Biden Promises Zelenskyy To ‘Respond Decisively’ If Russia Invades Ukraine

The U.S. and Ukrainian presidents meet three days after Washington and Moscow set forth their red lines for negotiations.

The president of the United States, Joe Biden, has promised Ukrainian leader Volodymyr Zelenskyy that Washington and its partners will defend Kyiv if the conflict with Russia escalates. The two leaders held a telephone conversation late on Sunday, just three days after the U.S. president and Vladimir Putin drew the red lines for the key negotiations that will take place in January on Ukraine and international stability in general. “President Biden made clear that the United States and its allies and partners will respond decisively if Russia further invades Ukraine,” explained the White House in a statement. That “further” emphasizes that it would not be a new attack, but an escalation of the invasion that began in 2014 in Donbass and Crimea. Washington was also firm in its support for Kyiv, stating that it will defend Kyiv against Moscow in three ways: through dialogue for strategic stability; before the Organization for Security and Cooperation in Europe, which currently acts as a mediator in the Donbass region war; and in the negotiations that will be held by both powers through the NATO-Russia Council, despite the fact that Putin has insisted in recent months that Kyiv is part of his sphere of influence, not of the Atlantic Alliance.

In his talk with Putin last Thursday, Biden warned him that the West will impose unprecedented sanctions on Russia if there is an escalation against Ukraine. “The first international talk of the year with @POTUS proves the special nature of our relations,” as Zelenskyy posted on Twitter. “Joint actions of Ukraine, United States and partners in keeping peace in Europe, preventing further escalation, reforms, deoligarchization were discussed,” added the president.

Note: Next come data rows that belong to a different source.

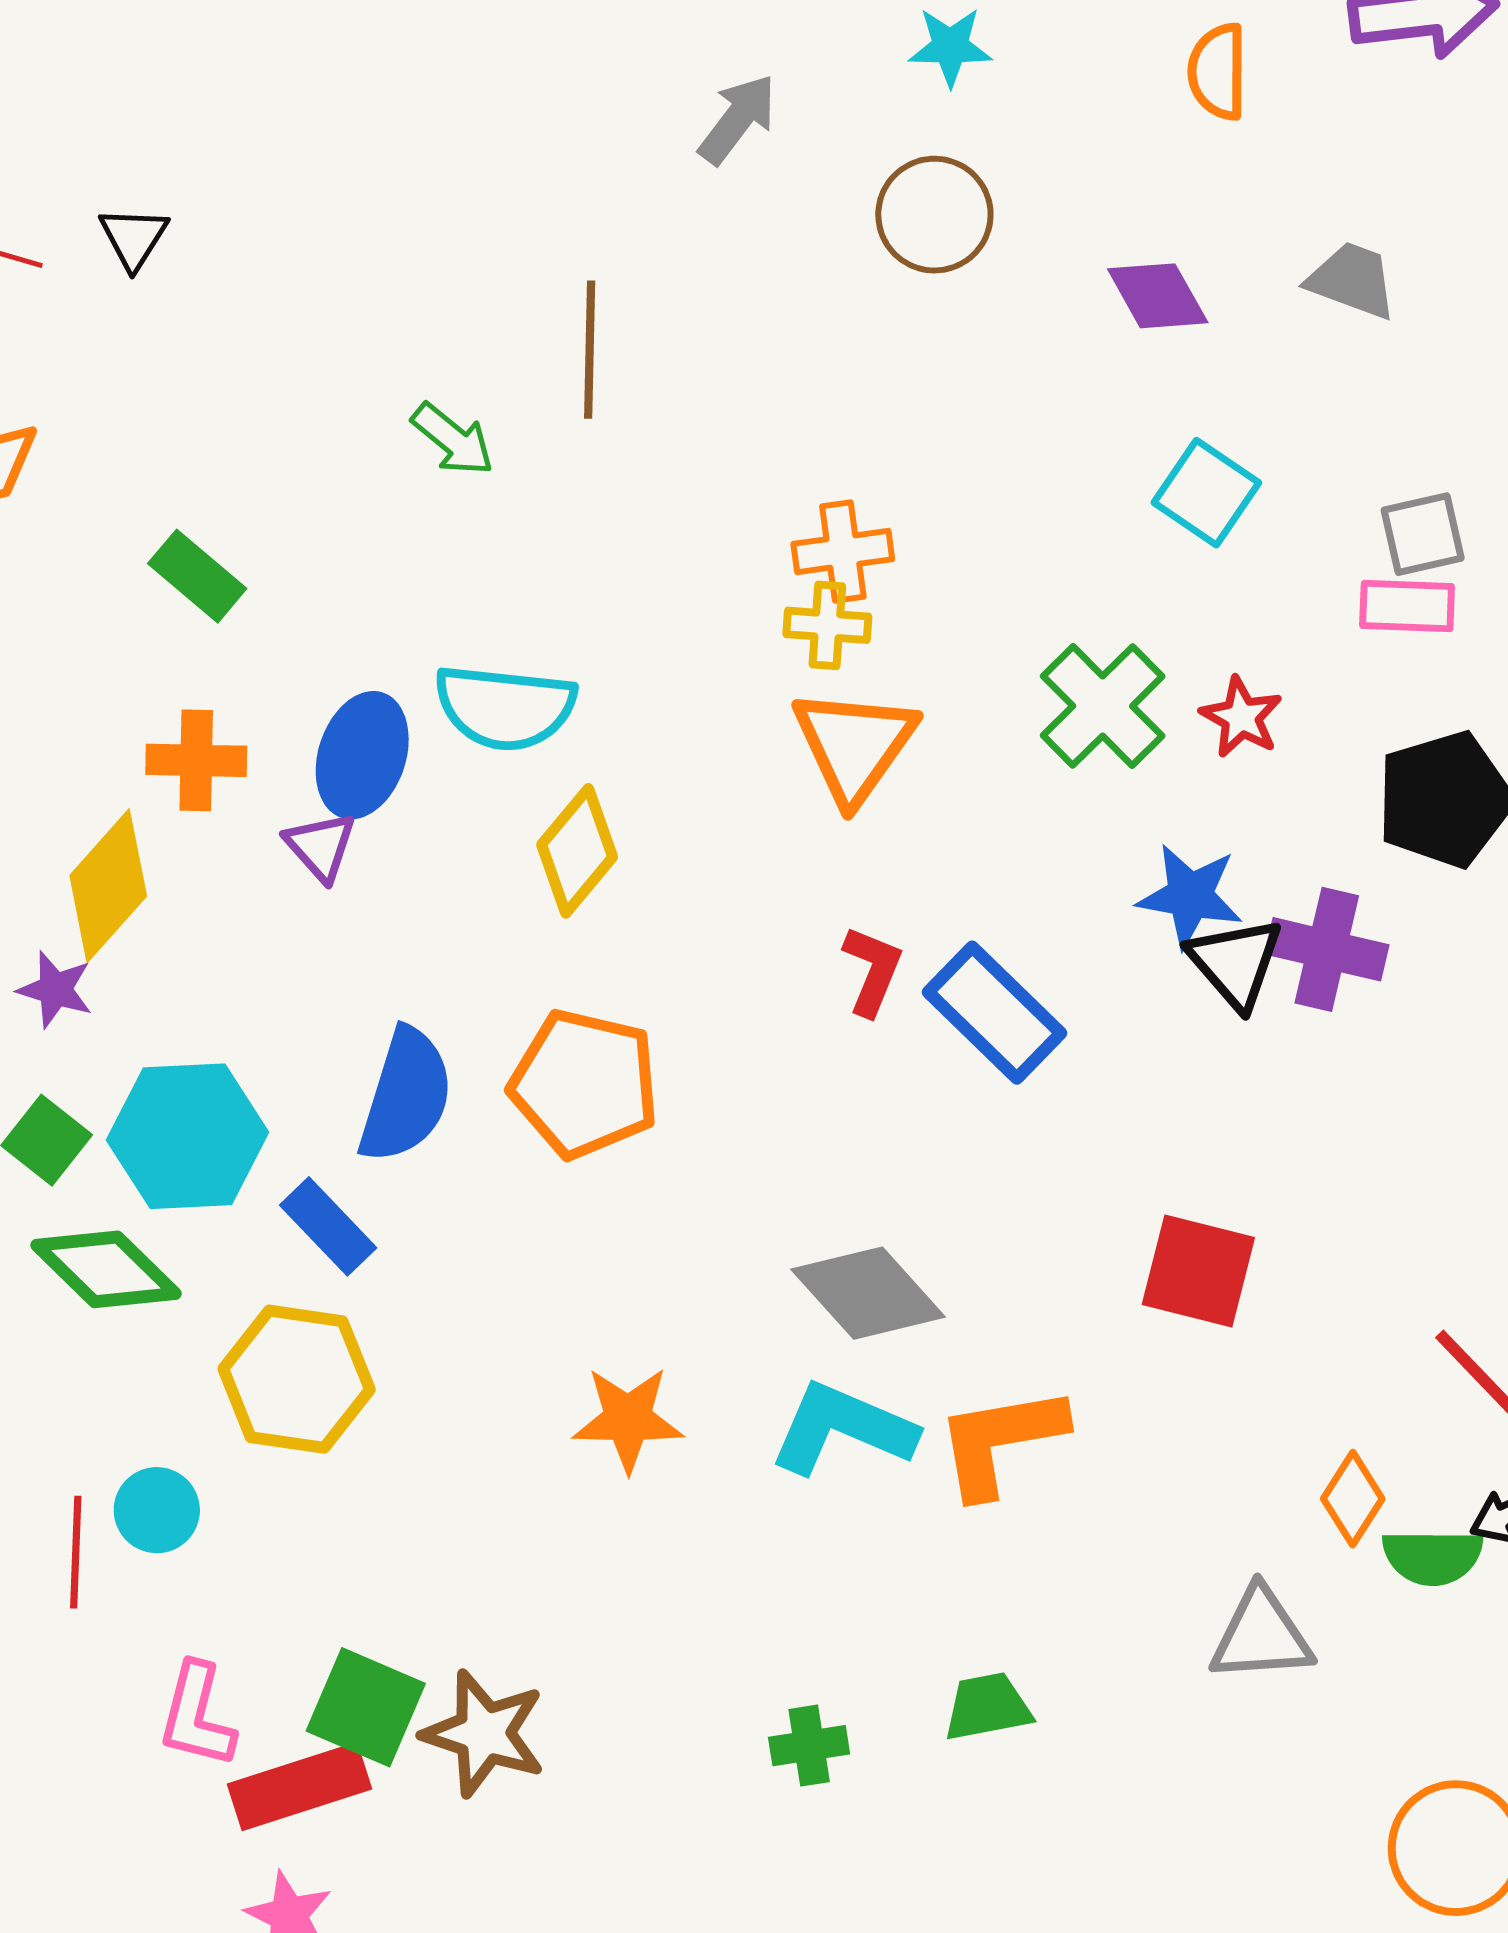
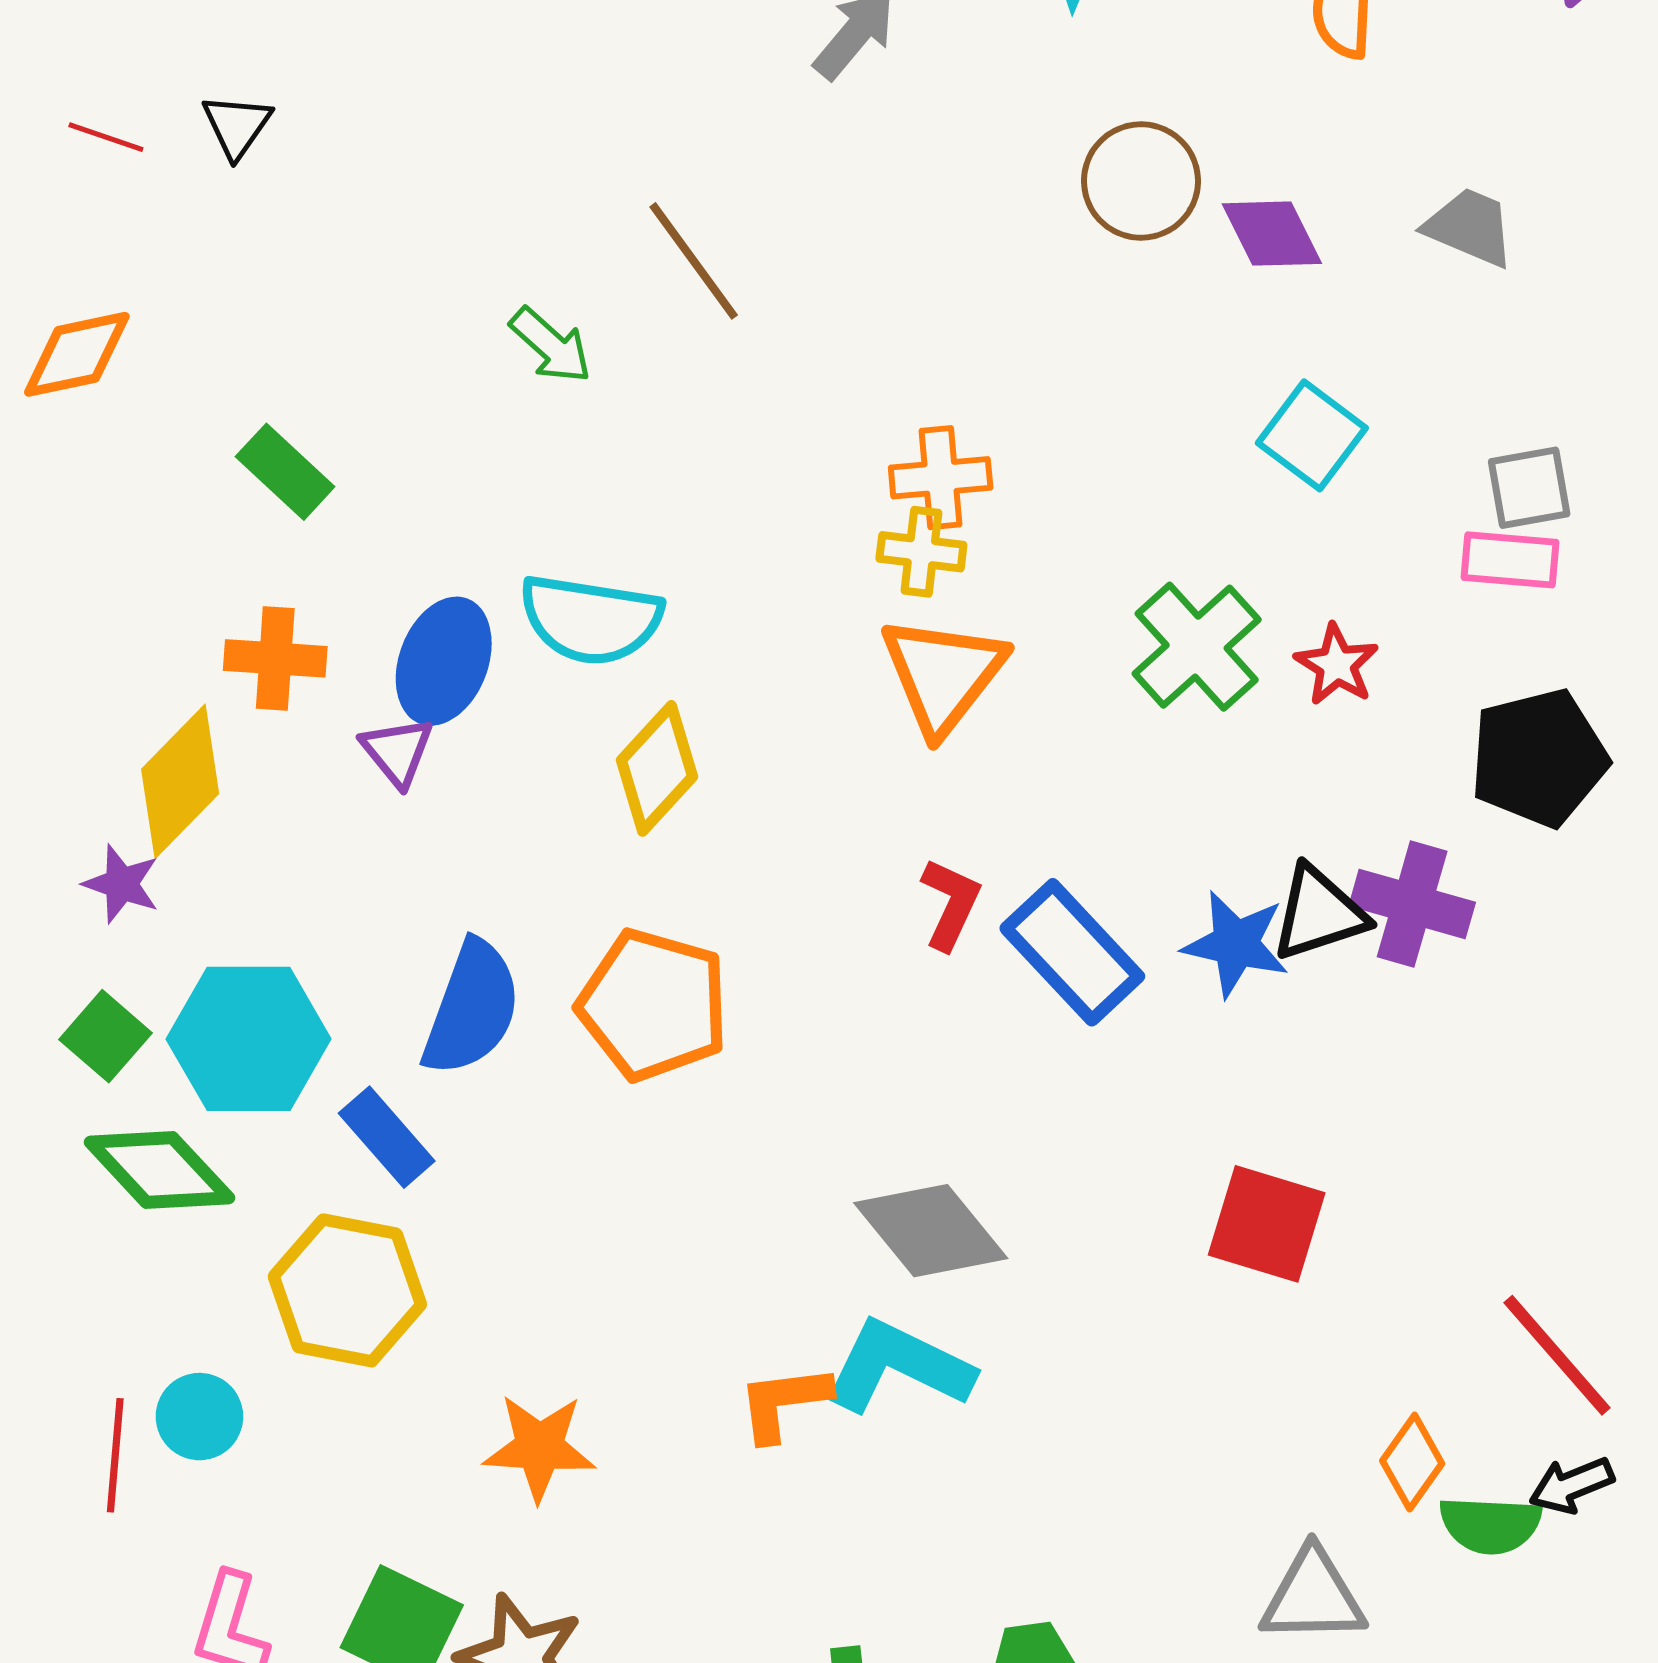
brown circle: (934, 215) -> (1141, 181), moved
brown line: (590, 350) -> (694, 261), turned -40
blue star: (1190, 896) -> (1236, 944), moved
black triangle: (1235, 963) -> (1319, 913), turned 50
orange star: (628, 1419) -> (539, 1447), moved
orange L-shape: (1000, 1441) -> (784, 1402), moved, size x0.7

The crisis returned in November with the deployment of more than 100,000 Russian military personnel near the border with Ukraine. Early last year there was another similar escalation in Donbass, which calmed down after a meeting in June between Biden and Putin. However, last autumn U.S. intelligence services reported a new massive presence of troops and artillery along the entire border that could be ready to launch an invasion on three fronts: Crimea, the east of the country and the border area with Belarus, whose regime caused another crisis with Poland by sending thousands of immigrants from the Middle East to the border.

Putin and Biden spoke again in a video call on Dec. 7. In that conversation, the Russian president insisted on his non-negotiable points, among them that NATO should not expand further east, and proposed negotiating some safety guarantees for Russia. And on Dec. 21 in a meeting at the Defense Ministry, Putin stated his great concern that, according to reports, the United States was about to develop hypersonic weapons, like the Russian ones, that it may use as a “cover … to arm extremists from a neighboring state and incite them against certain regions of the Russian Federation, such as Crimea.”

Zelenskyy spoke explicitly in his New Year’s speech about the peninsula — which was annexed by Russia in March 2021 through the deployment of non-identified soldiers, known as “polite people” — and about Donbass — at war with Kyiv since April of 2014, with the military and financial support of Moscow. “And right behind them are all our military men. I believe it will be a photo from peaceful Donetsk, Lugansk, Crimea,” claimed the president.

A few days earlier, in a meeting with foreign diplomats, Zelenskyy stressed that he hopes to specify a time frame for Ukraine’s integration into NATO this year. Both that country and Georgia received that promise at NATO’s 2008 North Atlantic Council meeting in Bucharest. However, the guarantees of stability demanded by the Kremlin specify that the organization must renounce its expansion into eastern Europe, the Caucasus and Central Asia, territories that Moscow considers to be under its sphere of influence, but that Washington contends are sovereign states, and therefore have their own right to decide. The White House statement on Biden’s conversation with Zelenskyy emphasized that Biden “reaffirmed the United States’ commitment to Ukraine’s sovereignty and territorial integrity.”